One of my favorite songs by Brazilian icon Chico Buarque goes: "Apesar de voce amanha ha de ser outro dia" ("In spite of you, tomorrow will be another day"). Released in 1978, "A Pesar De Voce" is a thinly veiled reference to the dictatorship whose ruthless grip was suffocating Brazil at the time. I think it also speaks to the power of the Tropicália movement (of which Buarque is considered a founding father): In spite of oppressive conditions, there was an explosion of film, literature and music that made an indelible mark on Brazil and the world. In all its incarnations, Tropicália was psychedelic and avant-garde, yet deeply critical of the political situation of the country.

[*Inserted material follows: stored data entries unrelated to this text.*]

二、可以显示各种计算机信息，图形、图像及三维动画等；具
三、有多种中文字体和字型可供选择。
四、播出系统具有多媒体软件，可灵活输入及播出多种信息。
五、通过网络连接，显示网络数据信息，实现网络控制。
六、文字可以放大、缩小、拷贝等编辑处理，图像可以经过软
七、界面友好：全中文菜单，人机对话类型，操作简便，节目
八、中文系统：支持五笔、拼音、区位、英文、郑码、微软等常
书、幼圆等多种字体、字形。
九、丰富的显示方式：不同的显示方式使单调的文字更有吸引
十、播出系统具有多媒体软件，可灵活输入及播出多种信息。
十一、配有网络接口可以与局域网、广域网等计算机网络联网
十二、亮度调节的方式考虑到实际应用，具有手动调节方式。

The Tropicália sound is hard to describe succinctly. It mixes blues, rock, psychedelic music and Brazilian folk. In a recent Guest DJ edition of Alt.Latino dedicated to the genre, Brazilian super-producer Beco Dranoff also described Tropicália as a way of thought: challenging norms, pushing boundaries, and speaking truth to power.

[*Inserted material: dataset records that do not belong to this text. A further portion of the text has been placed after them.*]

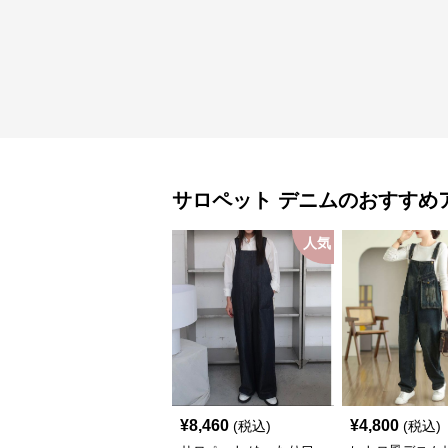
サロペット
デニム
のおすすめ
人気
¥
8,460
¥
4,800
(税込)
(税込)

A few weeks ago, when I received an advance preview of Red Hot + Rio 2, a Tropicália compilation curated by Dranoff himself, I was thrilled. The Red Hot Organization is an HIV charity organization which has released over 12 music compilations, each focusing on a different genre. This installment features collaborations between iconic musicians like Rita Lee of Os Mutantes, Caetano Veloso and Gilberto Gil, newer Brazilian artists like Seu Jorge and Emicida, and American indie rock bands like Beirut and Of Montreal. The end result is absolutely stunning.

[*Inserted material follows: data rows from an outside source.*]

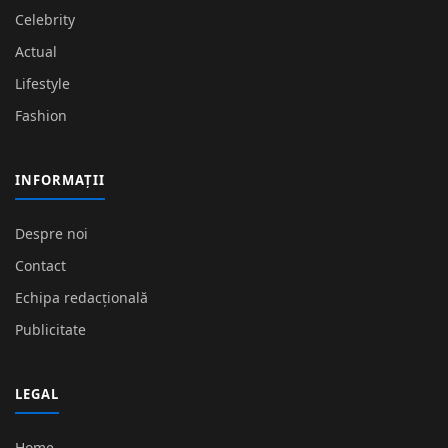
Celebrity
Actual
Lifestyle
Fashion
INFORMAȚII
Despre noi
Contact
Echipa redacțională
Publicitate
LEGAL
Home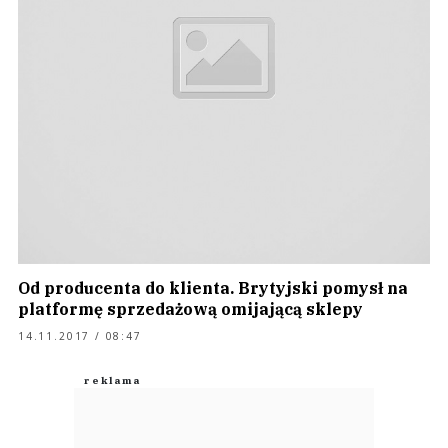
Od producenta do klienta. Brytyjski pomysł na
platformę sprzedażową omijającą sklepy
14.11.2017 / 08:47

The compilation is a testament to the original beauty of tropicalia music (really, it's hard to improve on Antonio Carlos Jobim's "Aguas do Marco" or "Waters of March"). On a side note, for those who do not speak Portuguese, do not be fooled by the happy, relaxed tone of songs like these: "Aguas do Marco," like so many of the songs featured on this compilation, is a deeply existential meditation on the cyclical nature of life. Brilliant covers like Beirut's interpretation of Caetano Veloso's "Leãozinho" (a song about a "Little Lion" in which I swear lead singer Zach Condon sounds like the purring of the titular animal) also signify the impact Tropicália has had across generations and borders. Beck has written an ode to the genre; David Byrne long ago became a convert; and in the 1990s, Kurt Cobain famously asked iconic Tropicália group Os Mutantes to get back together. Why Tropicalia drives listeners and musicians of all walks of life crazy is really no mystery: It's simply great music.